丸紅・食料本部の穀物油糧部・穀物油糧事業課の高田大地氏

実は丸紅としては、電力・エネルギー・金属グループに属する電力本部がアクセラレータープログラムとして「丸紅アクセラレーター」を実施しているほか、2018年12月には社会産業・金融グループの建機・自動車・産機本部が米国で自動運転配送を手がけるスタートアップであるudelv社に出資している。このように丸紅全体としては、スタートアップ企業との協業や支援を進めている。このように丸紅全体としては、スタートアップ企業との協業や支援を進めているのだが、食料本部としてスタートアップ企業と組むのはここ数年では初めての事例だったという。

丸紅では、世界的な肉食が進むことで近い将来に発生するタンパク質危機を強く認識しており、川野氏によると「穀物トレードを通じて代替タンパク質の必要性を痛感していた。日本の水産養殖は天然資源である魚粉の価格高騰で苦戦しており、魚粉に代わる代替タンパクの必要性が議論されてきた。こういった現状でハエの幼虫を動物性タンパク質の飼料として生産可能なうえ、畜産の最も大きな問題である畜糞の処理を解決できるムスカの技術は画期的だった」とのこと。一方で高田氏は「環境先進国である海外の取り組みを、当社は数年前より独自に調査・コンタクトし、知見を積み上げてきた。そのような背景があったからこそ、ムスカのビジネスモデルが当社の課題認識、戦略的方向性とマッチしていることを短い時間軸で確認できた。また、経営陣のビジョンにも強く共感した」とコメント。


丸紅では今後、ムスカの技術を利用した畜糞の処理と、そこから生み出される飼料としての動物性タンパク質(ハエの幼虫)を、同社の幅広いネットワークに組み込んでいくこと予定とのこと。つまり、畜産によって排出された糞尿の処理をムスカに依頼し、そこで生産された飼料を買い取って丸紅の販売網に載せていくというわけだ。「ムスカとの事例を同社のオープンイノベーションの成功事例となるように進めていきたい」と高田氏。

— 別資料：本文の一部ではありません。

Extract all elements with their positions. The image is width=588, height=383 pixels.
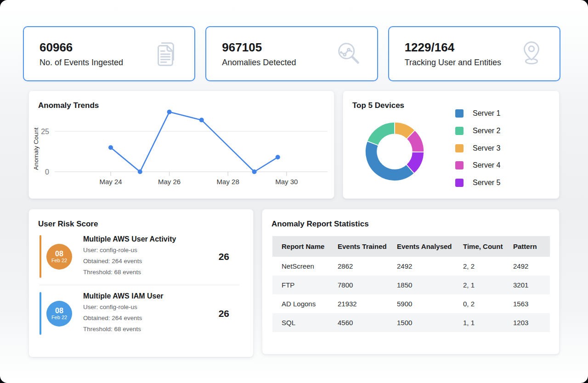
table-cell: SQL bbox=[282, 319, 338, 327]
tracking-entities-label: Tracking User and Entities bbox=[405, 57, 501, 68]
table-header-cell: Report Name bbox=[282, 242, 338, 250]
risk-item-detail: Threshold: 68 events bbox=[83, 267, 176, 278]
risk-item-divider bbox=[40, 285, 239, 285]
risk-date-badge: 08Feb 22 bbox=[46, 244, 72, 270]
risk-content: Multiple AWS User ActivityUser: config-r… bbox=[83, 235, 176, 278]
table-cell: 1, 1 bbox=[463, 319, 513, 327]
table-cell: 7800 bbox=[338, 281, 397, 289]
table-cell: FTP bbox=[282, 281, 338, 289]
legend-swatch bbox=[455, 144, 464, 152]
risk-item-detail: User: config-role-us bbox=[83, 245, 176, 256]
legend-item-server-3[interactable]: Server 3 bbox=[455, 144, 500, 152]
table-row: AD Logons2193259000, 21563 bbox=[272, 294, 550, 313]
table-cell: 2862 bbox=[338, 262, 397, 270]
top-devices-legend: Server 1Server 2Server 3Server 4Server 5 bbox=[455, 109, 500, 196]
y-axis-title: Anomaly Count bbox=[33, 128, 40, 170]
anomalies-detected-label: Anomalies Detected bbox=[222, 57, 296, 68]
legend-swatch bbox=[455, 127, 464, 135]
anomaly-trend-line bbox=[111, 112, 278, 172]
x-tick-label: May 30 bbox=[275, 178, 298, 186]
table-cell: 4560 bbox=[338, 319, 397, 327]
table-cell: 21932 bbox=[338, 300, 397, 308]
table-cell: 5900 bbox=[397, 300, 463, 308]
stat-card-events-ingested[interactable]: 60966 No. of Events Ingested bbox=[23, 26, 195, 81]
table-cell: 3201 bbox=[513, 281, 550, 289]
risk-date-day: 08 bbox=[55, 250, 63, 258]
legend-swatch bbox=[455, 109, 464, 118]
table-cell: 2, 1 bbox=[463, 281, 513, 289]
table-cell: AD Logons bbox=[282, 300, 338, 308]
user-risk-title: User Risk Score bbox=[29, 209, 253, 229]
legend-label: Server 4 bbox=[473, 161, 500, 169]
risk-item-title: Multiple AWS User Activity bbox=[83, 235, 176, 243]
data-point bbox=[276, 155, 280, 159]
y-tick-label: 25 bbox=[41, 128, 49, 135]
top-devices-donut-chart bbox=[362, 119, 427, 184]
risk-item[interactable]: 08Feb 22Multiple AWS User ActivityUser: … bbox=[40, 234, 253, 279]
legend-label: Server 1 bbox=[473, 109, 500, 118]
risk-content: Multiple AWS IAM UserUser: config-role-u… bbox=[83, 292, 164, 335]
dashboard: 60966 No. of Events Ingested 967105 bbox=[0, 0, 588, 383]
events-ingested-label: No. of Events Ingested bbox=[40, 57, 123, 68]
x-tick-label: May 28 bbox=[217, 178, 239, 186]
user-risk-panel: User Risk Score 08Feb 22Multiple AWS Use… bbox=[28, 209, 254, 357]
donut-slice-server-1[interactable] bbox=[365, 141, 414, 181]
risk-item-title: Multiple AWS IAM User bbox=[83, 292, 164, 300]
table-row: SQL456015001, 11203 bbox=[272, 313, 550, 332]
legend-label: Server 5 bbox=[473, 179, 500, 187]
legend-item-server-1[interactable]: Server 1 bbox=[455, 109, 500, 118]
risk-item-detail: User: config-role-us bbox=[83, 302, 164, 313]
data-point bbox=[138, 169, 142, 174]
top-devices-panel: Top 5 Devices Server 1Server 2Server 3Se… bbox=[343, 90, 560, 199]
table-row: FTP780018502, 13201 bbox=[272, 276, 550, 294]
risk-score-value: 26 bbox=[219, 308, 229, 319]
legend-label: Server 2 bbox=[473, 127, 500, 135]
table-header-cell: Time, Count bbox=[463, 242, 513, 250]
top-devices-title: Top 5 Devices bbox=[343, 91, 559, 110]
stat-text: 1229/164 Tracking User and Entities bbox=[405, 40, 501, 68]
legend-item-server-4[interactable]: Server 4 bbox=[455, 161, 500, 169]
anomaly-trends-title: Anomaly Trends bbox=[29, 91, 334, 110]
table-header-cell: Events Trained bbox=[338, 242, 397, 250]
anomaly-trends-line-chart: 250May 24May 26May 28May 30Anomaly Count bbox=[29, 110, 335, 197]
legend-swatch bbox=[455, 161, 464, 169]
table-cell: 2492 bbox=[397, 262, 463, 270]
table-cell: 2492 bbox=[513, 262, 550, 270]
risk-item[interactable]: 08Feb 22Multiple AWS IAM UserUser: confi… bbox=[40, 291, 253, 336]
legend-item-server-2[interactable]: Server 2 bbox=[455, 127, 500, 135]
legend-label: Server 3 bbox=[473, 144, 500, 152]
risk-score-value: 26 bbox=[219, 251, 229, 262]
table-row: NetScreen286224922, 22492 bbox=[272, 257, 550, 276]
documents-icon bbox=[152, 39, 181, 68]
risk-date-month: Feb 22 bbox=[51, 258, 67, 264]
stat-card-tracking-entities[interactable]: 1229/164 Tracking User and Entities bbox=[388, 26, 560, 81]
x-tick-label: May 24 bbox=[99, 178, 122, 186]
legend-item-server-5[interactable]: Server 5 bbox=[455, 179, 500, 187]
risk-date-month: Feb 22 bbox=[51, 315, 67, 321]
y-tick-label: 0 bbox=[45, 168, 49, 176]
risk-item-detail: Obtained: 264 events bbox=[83, 313, 164, 324]
stat-text: 967105 Anomalies Detected bbox=[222, 40, 296, 68]
table-cell: 1500 bbox=[397, 319, 463, 327]
stat-text: 60966 No. of Events Ingested bbox=[40, 40, 123, 68]
x-tick-label: May 26 bbox=[158, 178, 181, 186]
risk-date-day: 08 bbox=[55, 307, 63, 315]
data-point bbox=[199, 118, 204, 122]
table-cell: 1563 bbox=[513, 300, 550, 308]
table-header-cell: Pattern bbox=[513, 242, 550, 250]
table-cell: 1850 bbox=[397, 281, 463, 289]
user-risk-list: 08Feb 22Multiple AWS User ActivityUser: … bbox=[29, 234, 253, 336]
data-point bbox=[252, 169, 257, 174]
table-header-cell: Events Analysed bbox=[397, 242, 463, 250]
data-point bbox=[108, 145, 113, 150]
donut-slice-server-2[interactable] bbox=[367, 122, 395, 145]
location-pin-icon bbox=[517, 39, 546, 68]
anomaly-trends-panel: Anomaly Trends 250May 24May 26May 28May … bbox=[28, 90, 334, 199]
stat-card-anomalies-detected[interactable]: 967105 Anomalies Detected bbox=[205, 26, 378, 81]
risk-item-detail: Threshold: 68 events bbox=[83, 324, 164, 335]
anomalies-detected-value: 967105 bbox=[222, 40, 296, 54]
risk-item-detail: Obtained: 264 events bbox=[83, 256, 176, 267]
tracking-entities-value: 1229/164 bbox=[405, 40, 501, 54]
report-stats-panel: Anomaly Report Statistics Report NameEve… bbox=[262, 209, 560, 355]
legend-swatch bbox=[455, 179, 464, 187]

将来展望としては「当チームは全ての可能性に対してオープンであり、ムスカを皮切りに今後もスタートアップを含むさまざまな企業と協業することで、より強固で持続可能なサプライチェーンを共に構築していきたい」と川野氏。今回のムスカとの協業による畜糞処理と飼料の生産だけでなく、穀物の生産や魚の養殖、運搬などの案件で他企業をタッグを組んでさまざまな問題の解決を進めていく方針だ。